Look through the entries below for the string "fuentes", and copy each line where it is found.

SOURCE MATERIAL
========
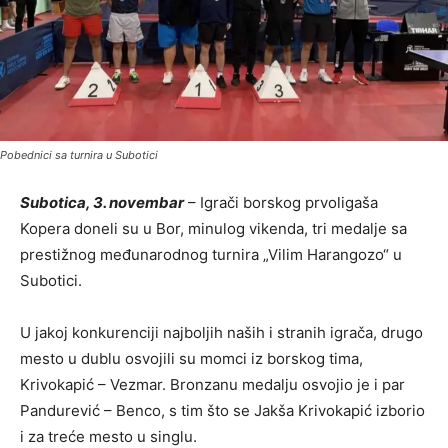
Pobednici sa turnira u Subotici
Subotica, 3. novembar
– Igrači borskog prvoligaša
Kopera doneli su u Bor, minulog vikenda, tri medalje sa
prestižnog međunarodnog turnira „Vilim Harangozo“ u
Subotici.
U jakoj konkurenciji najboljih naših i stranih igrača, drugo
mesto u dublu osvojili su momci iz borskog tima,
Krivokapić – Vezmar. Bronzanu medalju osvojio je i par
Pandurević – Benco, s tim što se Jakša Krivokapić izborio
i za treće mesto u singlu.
========
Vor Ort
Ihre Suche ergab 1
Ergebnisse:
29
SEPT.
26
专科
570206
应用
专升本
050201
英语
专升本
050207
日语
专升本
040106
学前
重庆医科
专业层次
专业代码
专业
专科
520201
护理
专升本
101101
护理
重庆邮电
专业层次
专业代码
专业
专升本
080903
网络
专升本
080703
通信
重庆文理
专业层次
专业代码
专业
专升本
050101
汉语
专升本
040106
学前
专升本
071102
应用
========
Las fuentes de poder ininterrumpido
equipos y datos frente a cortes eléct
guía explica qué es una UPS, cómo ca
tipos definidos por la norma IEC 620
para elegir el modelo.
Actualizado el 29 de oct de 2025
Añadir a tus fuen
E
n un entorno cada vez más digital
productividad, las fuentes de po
========
COMPLETED EXERCISE
Las fuentes de poder ininterrumpido
productividad, las fuentes de po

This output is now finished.